(Records drawn from a dataset)
▼

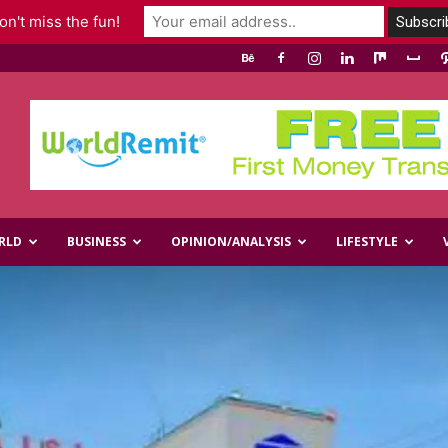
n't miss the fun!
RLD
BUSINESS
OPINION/ANALYSIS
LIFESTYLE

▲

_Task brief_:
The copy you give must repeat each record character for character, but it must not include the pictures.

_Answer to this task_:
n't miss the fun!
RLD
BUSINESS
OPINION/ANALYSIS
LIFESTYLE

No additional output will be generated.